А потом; разом ввалились ребята, и мы стояли в зале с мавританскими окнами, в них еще сохранились кое-где разноцветные стекла, солнце поднялось выше, и синие, красные, желтые квадраты ложились на пол и вздрагивали.
Мы стояли у репродуктора — рыжий Колька Бабин, он вернулся в сорок четвертом без ноги; Федя Палаус, удостоенный посмертно звания Героя Советского Союза; Симка-монах, обидчивый парень, расстрелянный в плену за то, что плюнул в лицо гитлеровскому генералу; и Железняков Ленька, ненавидевший меня, — под Кенигсбергом он отдал мне последний глоток воды и, продырявленный осколками, всю ночь тащил меня, раненого, к своим; и Лида-конферансье, примерная отличница, три года спустя осужденная за спекуляцию; и Гина Халимова, награжденная после войны медалью «За доблестный труд»; и Зойка, моя Зорька — ее дневники под заглавием «Записки отважной разведчицы», ее дневники с именем и фамилией, обведенными черной рамкой, я прочитал недавно в журнале…

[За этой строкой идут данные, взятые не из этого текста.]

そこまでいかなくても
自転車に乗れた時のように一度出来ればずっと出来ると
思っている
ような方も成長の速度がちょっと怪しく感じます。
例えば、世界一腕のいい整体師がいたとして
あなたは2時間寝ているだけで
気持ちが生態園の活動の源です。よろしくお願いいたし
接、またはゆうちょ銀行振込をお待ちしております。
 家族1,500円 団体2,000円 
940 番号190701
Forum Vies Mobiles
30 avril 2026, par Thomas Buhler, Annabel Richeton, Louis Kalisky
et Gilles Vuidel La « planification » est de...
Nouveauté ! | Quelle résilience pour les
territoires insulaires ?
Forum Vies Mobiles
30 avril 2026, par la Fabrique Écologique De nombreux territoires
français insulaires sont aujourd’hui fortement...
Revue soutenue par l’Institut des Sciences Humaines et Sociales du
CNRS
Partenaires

Мы стояли на разноцветном полу под мавританским окном, и Ленька Железняков держал за руку Гину Халимову, а я обнимал Зорьку за тонкие теплые плечи. А в дверях всхлипывала Марьям-апа.

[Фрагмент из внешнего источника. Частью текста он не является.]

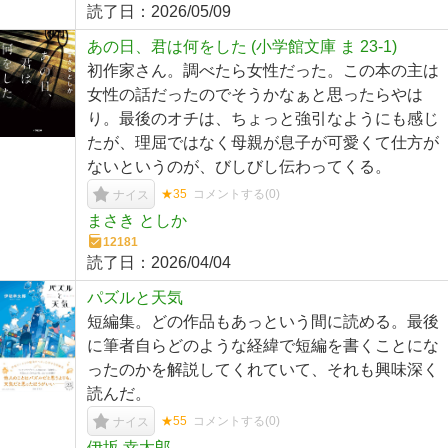
読了日：
2026/05/09
あの日、君は何をした (小学館文庫 ま 23-1)
初作家さん。調べたら女性だった。この本の主は
女性の話だったのでそうかなぁと思ったらやは
り。最後のオチは、ちょっと強引なようにも感じ
たが、理屈ではなく母親が息子が可愛くて仕方が
ないというのが、びしびし伝わってくる。
★35
コメントする(
0
)
ナイス
まさき としか
12181
読了日：
2026/04/04
パズルと天気
短編集。どの作品もあっという間に読める。最後
に筆者自らどのような経緯で短編を書くことにな
ったのかを解説してくれていて、それも興味深く
読んだ。
★55
コメントする(
0
)
ナイス
伊坂 幸太郎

Вышли вместе — одна Зойка осталась, ей надо было работать. Договорились: я забегу к ней вечером, как только встречу отца.
Рядом был военкомат, и мы направились туда, решив, что явимся первыми.
На двухэтажном здании военкомата прикрепляли кумачовый лозунг: «Пролетарии всех стран, соединяйтесь!» Наверное, лозунг остался с Первого мая, новый изготовить не успели, а вывесить призыв военкомата следовало непременно. Мы свернули в переулок, где было военкоматское крыльцо.
Человек двести стояли там, и лейтенант, приподнимаясь, чтобы все видели, слышали его, выкрикивал:
— Товарищи, товарищи, я же сказал: принимать заявления от добровольцев будем часа через три, надо же нам подготовиться, товарищи, приходите через три часа.